Yes, as someone who has played with Census data a lot this year, I've found myself becoming intimately familiar with FIPS numbers. Also, it's interesting to see what the Census Bureau designates a "place" and what it designates a "county subdivision". New England and New Jersey in particular look weird from a Census perspective (because of this, I've found my self using subdivisions exclusively for New England, New Jersey, Pennsylvania, Wisconsin, and the Dakotas).
And if you think that's arcane, you should try shapefiles. It took me a while to figure out how to do it, but I have some Python code for pulling the vector data out of shapefiles, sticking them in Python data structures, and then rendering arbitrary combinations of shapefile shapes into a single PNG. It's pretty nice that I can traverse my data, grab the shapes for every place in, say, the Dallas-Fort Worth-Arlington MSA, and render them all to a PNG. And I have a REST API for doing that dynamically.
Yeah, I really need to get my Census application up and running again and post it here...
Just to add to that: I spent a fair amount of time with this data on a side project and you really need to dedicate yourself to understanding what this data is and isn't, and how it gets updated.
The main census is only every ten years, but there are other datasets updates more often, as well as extrapolated data. The issue for me wasn’t data being out of date, it’s just that the structure and content is fairly arcane if you’re not well versed in census - I assume much of the structure has been carried forward over the decades as there’s an obvious need to make sure data is comparable across different census.
The main datasets that are tied to a "geography" are the American Community Survey (ACS) and the Census.
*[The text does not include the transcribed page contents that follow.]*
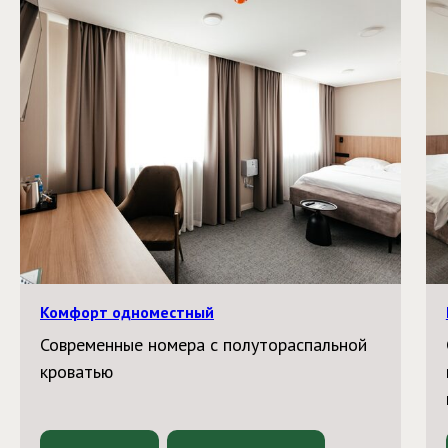
Комфорт одноместный
Современные номера с полутораспальной
кроватью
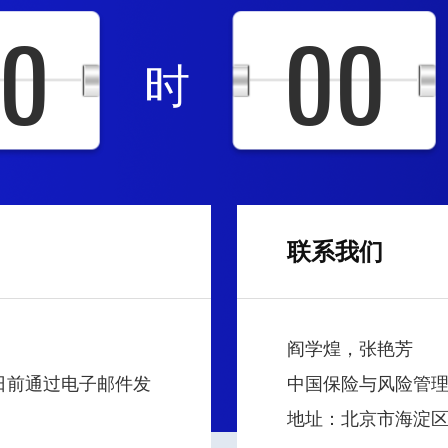
0
00
时
联系我们
阎学煌，张艳芳
3日前通过电子邮件发
中国保险与风险管
地址：北京市海淀区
The ACS comes in 1, 3, and 5 year editions. The 1-year is the least precise, and has the smallest sample, while the 5-year uses trailing 5-year data. The tradeoff is that ACS-5 estimates are only available, IIRC, for geographies of 50,000 or more people.
The ACS-1 estimates for 2016 are already released. ACS-5 will come out in December.
> The ACS comes in 1, 3, and 5 year editions. The 1-year is the least precise, and has the smallest sample, while the 5-year uses trailing 5-year data. The tradeoff is that ACS-5 estimates are only available, IIRC, for geographies of 50,000 or more people.
Other way around. ACS-1 is only available for geographies above 20k people, but ACS-5 is available for everything up to and including the block group level.
My apologies, I was wrong about the direction of the tradeoff. I.e., ACS-1 is only available for larger geographies.
There is a distinction though between the "ACS-1" and "ACS-1 supplemental estimates". The former is only available for 65,000+ person geographies.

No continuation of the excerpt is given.